Tra le misure più rilevanti intraprese in questi mesi c’è anche il Protocollo d’intesa per la legalità dei contratti di appalto nelle filiere produttive della moda, sottoscritto alla Prefettura di Milano a fine maggio e a cui ha contribuito anche Andrea Sianesi, professore di operations and supply chain management presso il Politecnico di Milano. Sianesi ha sottolineato che, grazie alla collaborazione di tutti gli attori, il protocollo di legalità ha il potenziale per “trasformare il made in Italy nel campione mondiale della sostenibilità sociale, perché tutela chi opera responsabilmente e isola chi non lo fa”. A patto, però, che non manchino incentivi a favore delle produzioni sostenibili.

Ha chiuso l’evento Matteo Ward, CEO di Inside Out Fashion Textiles & Home, che ha invitato la platea a riflettere sull’unica risposta possibile alle sfide della contemporaneità e del comparto: una presa di coscienza che si trasformi in un’azione collettiva.
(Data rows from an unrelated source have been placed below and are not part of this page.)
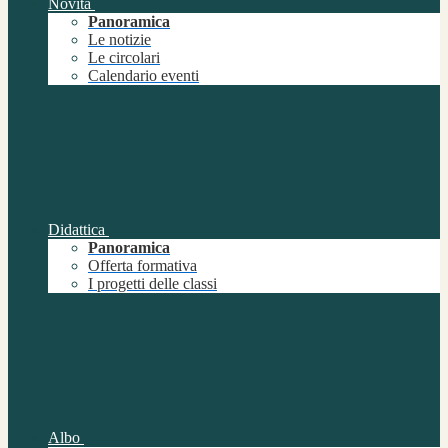
Novità
Panoramica
Le notizie
Le circolari
Calendario eventi
Didattica
Panoramica
Offerta formativa
I progetti delle classi
Albo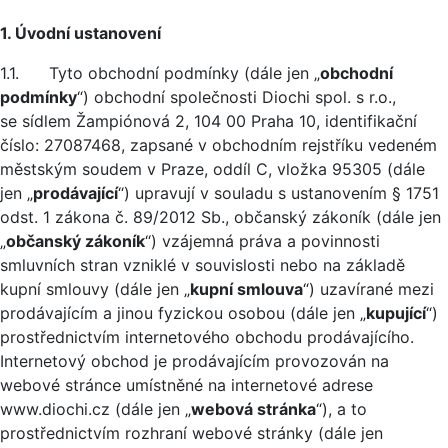
1. Úvodní ustanovení
1.1. Tyto obchodní podmínky (dále jen „
obchodní
podmínky
“) obchodní společnosti Diochi spol. s r.o.,
se sídlem Žampiónová 2, 104 00 Praha 10, identifikační
číslo: 27087468, zapsané v obchodním rejstříku vedeném
městským soudem v Praze, oddíl C, vložka 95305 (dále
jen „
prodávající
“) upravují v souladu s ustanovením § 1751
odst. 1 zákona č. 89/2012 Sb., občanský zákoník (dále jen
„
občanský zákoník
“) vzájemná práva a povinnosti
smluvních stran vzniklé v souvislosti nebo na základě
kupní smlouvy (dále jen „
kupní smlouva
“) uzavírané mezi
prodávajícím a jinou fyzickou osobou (dále jen „
kupující
“)
prostřednictvím internetového obchodu prodávajícího.
Internetový obchod je prodávajícím provozován na
webové stránce umístněné na internetové adrese
www.diochi.cz (dále jen „
webová stránka
“), a to
prostřednictvím rozhraní webové stránky (dále jen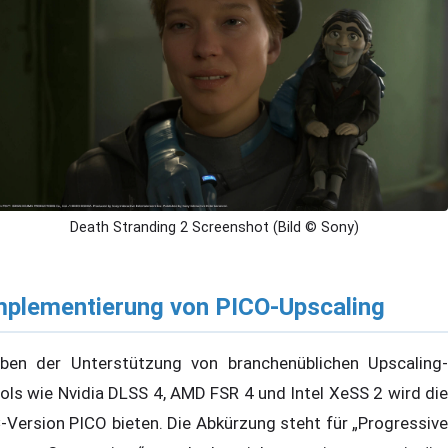
Death Stranding 2 Screenshot (Bild © Sony)
mplementierung von PICO-Upscaling
ben der Unterstützung von branchenüblichen Upscaling-
ols wie Nvidia DLSS 4, AMD FSR 4 und Intel XeSS 2 wird die
-Version PICO bieten. Die Abkürzung steht für „Progressive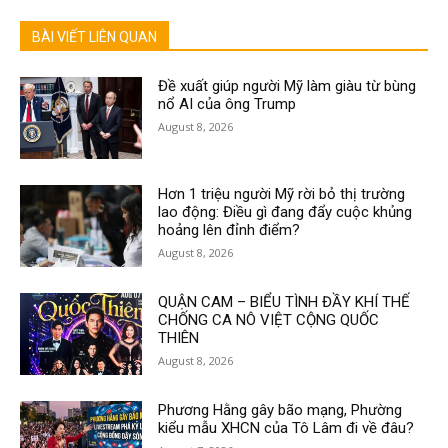
BÀI VIẾT LIÊN QUAN
Đề xuất giúp người Mỹ làm giàu từ bùng
nổ AI của ông Trump
August 8, 2026
Hơn 1 triệu người Mỹ rời bỏ thị trường
lao động: Điều gì đang đẩy cuộc khủng
hoảng lên đỉnh điểm?
August 8, 2026
QUẬN CAM – BIỂU TÌNH ĐẦY KHÍ THẾ
CHỐNG CA NÔ VIỆT CỘNG QUỐC
THIÊN
August 8, 2026
Phương Hằng gây bão mạng, Phường
kiểu mẫu XHCN của Tô Lâm đi về đâu?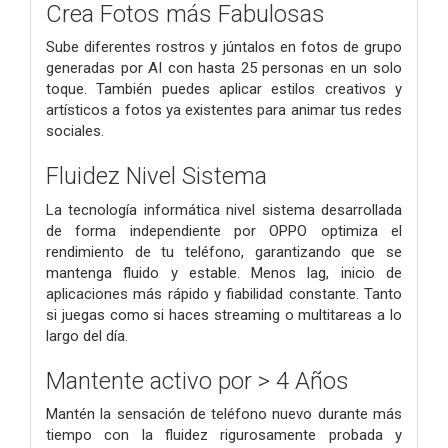
Crea Fotos más Fabulosas
Sube diferentes rostros y júntalos en fotos de grupo
generadas por AI con hasta 25 personas en un solo
toque. También puedes aplicar estilos creativos y
artísticos a fotos ya existentes para animar tus redes
sociales.
Fluidez Nivel Sistema
La tecnología informática nivel sistema desarrollada
de forma independiente por OPPO optimiza el
rendimiento de tu teléfono, garantizando que se
mantenga fluido y estable. Menos lag, inicio de
aplicaciones más rápido y fiabilidad constante. Tanto
si juegas como si haces streaming o multitareas a lo
largo del día.
Mantente activo por > 4 Años
Mantén la sensación de teléfono nuevo durante más
tiempo con la fluidez rigurosamente probada y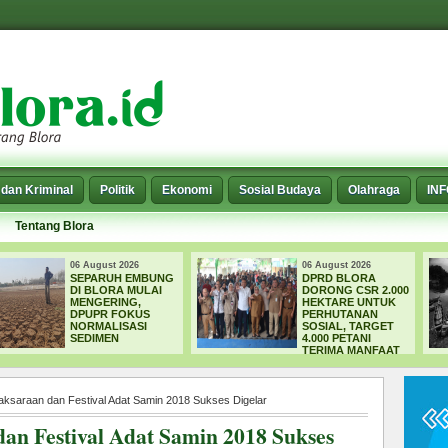
dan Kriminal
Politik
Ekonomi
Sosial Budaya
Olahraga
IN
Tentang Blora
06 August 2026
06 August 2026
DPRD BLORA
WADUK GRENENG
DORONG CSR 2.000
MENELAN
HEKTARE UNTUK
KORBAN, PELAJAR
PERHUTANAN
TEWAS SAAT
SOSIAL, TARGET
MENCARI IKAN
4.000 PETANI
TERIMA MANFAAT
ksaraan dan Festival Adat Samin 2018 Sukses Digelar
an Festival Adat Samin 2018 Sukses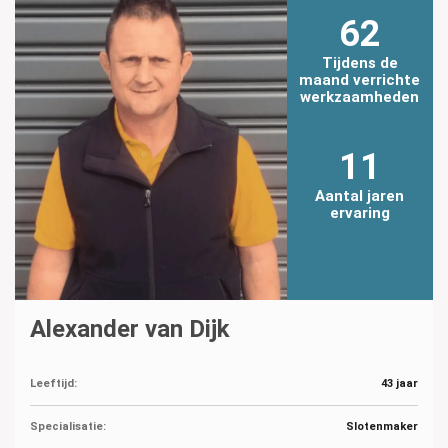
62
Tijdens de
maand verrichte
werkzaamheden
11
Aantal jaren
ervaring
Alexander van Dijk
Leeftijd:
43 jaar
Specialisatie:
Slotenmaker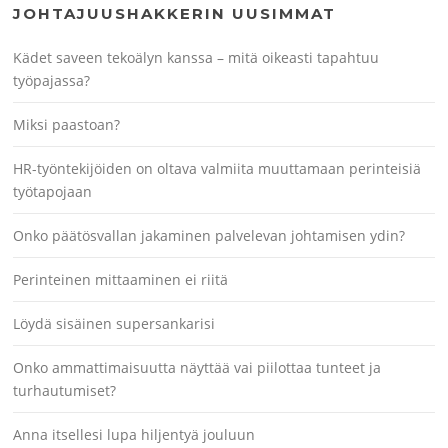
JOHTAJUUSHAKKERIN UUSIMMAT
Kädet saveen tekoälyn kanssa – mitä oikeasti tapahtuu
työpajassa?
Miksi paastoan?
HR-työntekijöiden on oltava valmiita muuttamaan perinteisiä
työtapojaan
Onko päätösvallan jakaminen palvelevan johtamisen ydin?
Perinteinen mittaaminen ei riitä
Löydä sisäinen supersankarisi
Onko ammattimaisuutta näyttää vai piilottaa tunteet ja
turhautumiset?
Anna itsellesi lupa hiljentyä jouluun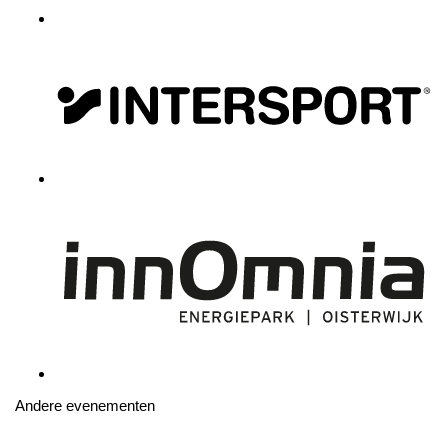
Andere evenementen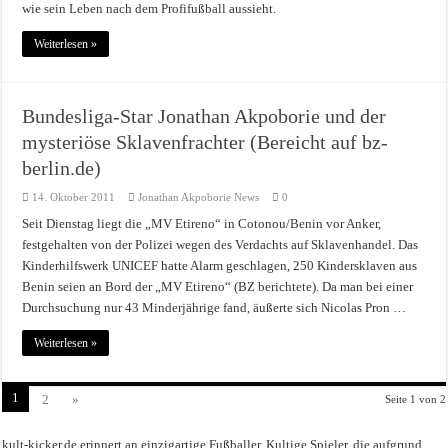
wie sein Leben nach dem Profifußball aussieht.
Weiterlesen »
Bundesliga-Star Jonathan Akpoborie und der
mysteriöse Sklavenfrachter (Bereicht auf bz-
berlin.de)
14. Oktober 2011
Jonathan Akpoborie News
0
Seit Dienstag liegt die „MV Etireno“ in Cotonou/Benin vor Anker,
festgehalten von der Polizei wegen des Verdachts auf Sklavenhandel. Das
Kinderhilfswerk UNICEF hatte Alarm geschlagen, 250 Kindersklaven aus
Benin seien an Bord der „MV Etireno“ (BZ berichtete). Da man bei einer
Durchsuchung nur 43 Minderjährige fand, äußerte sich Nicolas Pron …
Weiterlesen »
1
2
»
Seite 1 von 2
kult-kicker.de erinnert an einzigartige Fußballer. Kultige Spieler, die aufgrund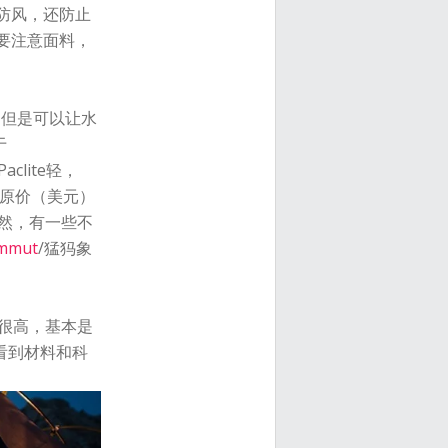
防风，还防止
要注意面料，
；但是可以让水
于
Paclite轻，
淘，原价（美元）
。当然，有一些不
mmut
/猛犸象
价比很高，基本是
看到材料和科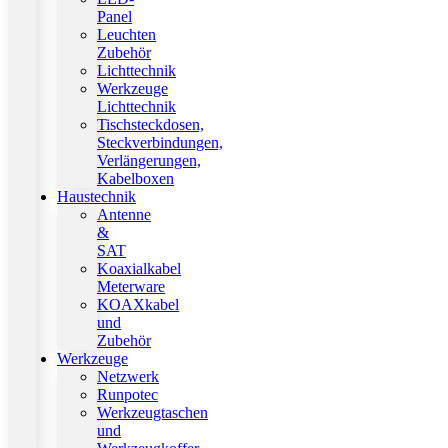
Panel
Leuchten
Zubehör
Lichttechnik
Werkzeuge
Lichttechnik
Tischsteckdosen,
Steckverbindungen,
Verlängerungen,
Kabelboxen
Haustechnik
Antenne
&
SAT
Koaxialkabel
Meterware
KOAXkabel
und
Zubehör
Werkzeuge
Netzwerk
Runpotec
Werkzeugtaschen
und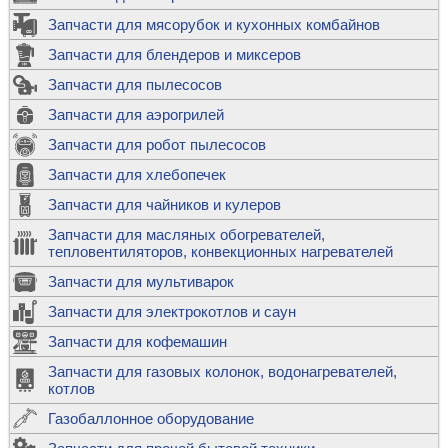
Запчасти для мясорубок и кухонных комбайнов
Запчасти для блендеров и миксеров
Запчасти для пылесосов
Запчасти для аэрогрилей
Запчасти для робот пылесосов
Запчасти для хлебопечек
Запчасти для чайников и кулеров
Запчасти для масляных обогревателей,
тепловентиляторов, конвекционных нагревателей
Запчасти для мультиварок
Запчасти для электрокотлов и саун
Запчасти для кофемашин
Запчасти для газовых колонок, водонагревателей,
котлов
Газобаллонное оборудование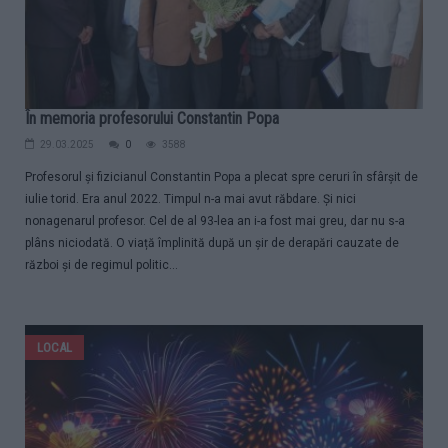
În memoria profesorului Constantin Popa
29.03.2025
0
3588
Profesorul și fizicianul Constantin Popa a plecat spre ceruri în sfârșit de
iulie torid. Era anul 2022. Timpul n-a mai avut răbdare. Și nici
nonagenarul profesor. Cel de al 93-lea an i-a fost mai greu, dar nu s-a
plâns niciodată. O viață împlinită după un șir de derapări cauzate de
război și de regimul politic...
LOCAL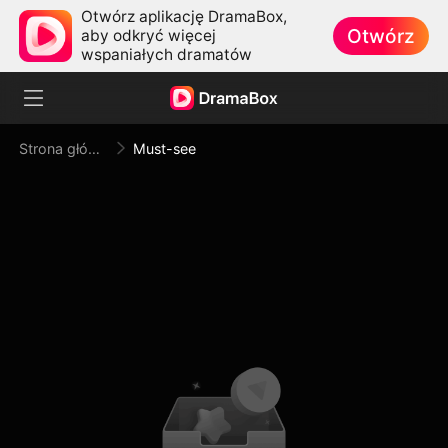
Otwórz aplikację DramaBox,
Otwórz
aby odkryć więcej
wspaniałych dramatów
Strona główna
Must-see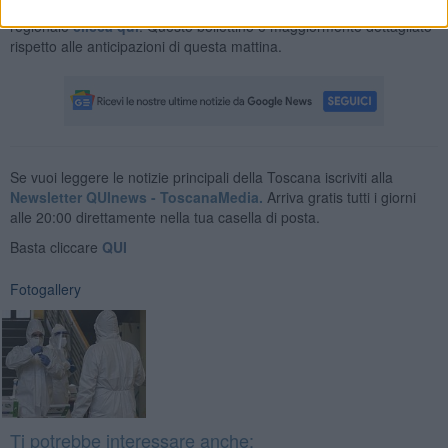
Nella Asl sud est i casi sono 362 per vedere la situazione
regionale
clicca qui
. Questo bollettino è maggiormente dettagliato
rispetto alle anticipazioni di questa mattina.
Se vuoi leggere le notizie principali della Toscana iscriviti alla
Newsletter QUInews - ToscanaMedia.
Arriva gratis tutti i giorni
alle 20:00 direttamente nella tua casella di posta.
Basta cliccare
QUI
Fotogallery
Ti potrebbe interessare anche: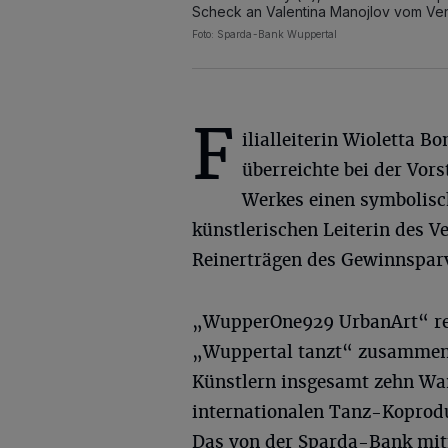
Scheck an Valentina Manojlov vom Ve
Foto: Sparda-Bank Wuppertal
F
ilialleiterin Wioletta B
überreichte bei der Vors
Werkes einen symbolisc
künstlerischen Leiterin des 
Reinerträgen des Gewinnsparv
„WupperOne929 UrbanArt“ rea
„Wuppertal tanzt“ zusammen 
Künstlern insgesamt zehn Wa
internationalen Tanz-Koprod
Das von der Sparda-Bank mitf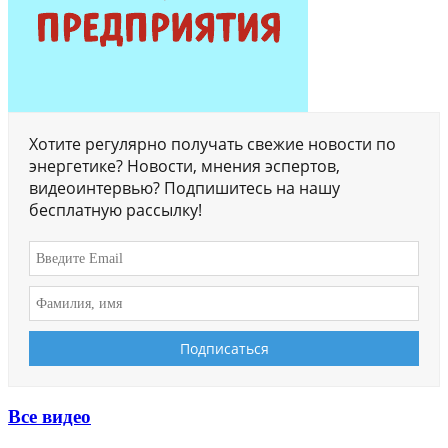
Хотите регулярно получать свежие новости по
энергетике? Новости, мнения эспертов,
видеоинтервью? Подпишитесь на нашу
бесплатную рассылку!
Все видео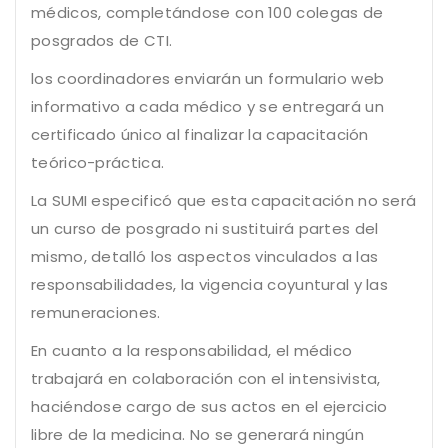
médicos, completándose con 100 colegas de
posgrados de CTI.
los coordinadores enviarán un formulario web
informativo a cada médico y se entregará un
certificado único al finalizar la capacitación
teórico-práctica.
La SUMI especificó que esta capacitación no será
un curso de posgrado ni sustituirá partes del
mismo, detalló los aspectos vinculados a las
responsabilidades, la vigencia coyuntural y las
remuneraciones.
En cuanto a la responsabilidad, el médico
trabajará en colaboración con el intensivista,
haciéndose cargo de sus actos en el ejercicio
libre de la medicina. No se generará ningún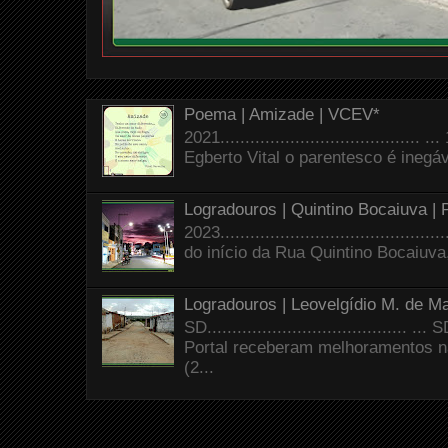
Poema | Amizade | VCEV*
2021.......................................
Egberto Vital o parentesco é inegáve
Logradouros | Quintino Bocaiuva |
2023.......................................
do início da Rua Quintino Bocaiuva
Logradouros | Leovelgídio M. de Ma
SD.......................................
Portal receberam melhoramentos n
(2...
“I numeri parlano: la filiera sta cambiando”, riassume a Pambianconews Francesca Rulli -. “La nostra esperienza è esplicativa: noi negli ultimi cinque anni siamo passati dal lavorare con tre-quattro brand a cinquanta e con la nostra piattaforma Ympact, partita meno di tre anni fa, all’inizio del 2026 conteremo cinquemila fornitori italiani”.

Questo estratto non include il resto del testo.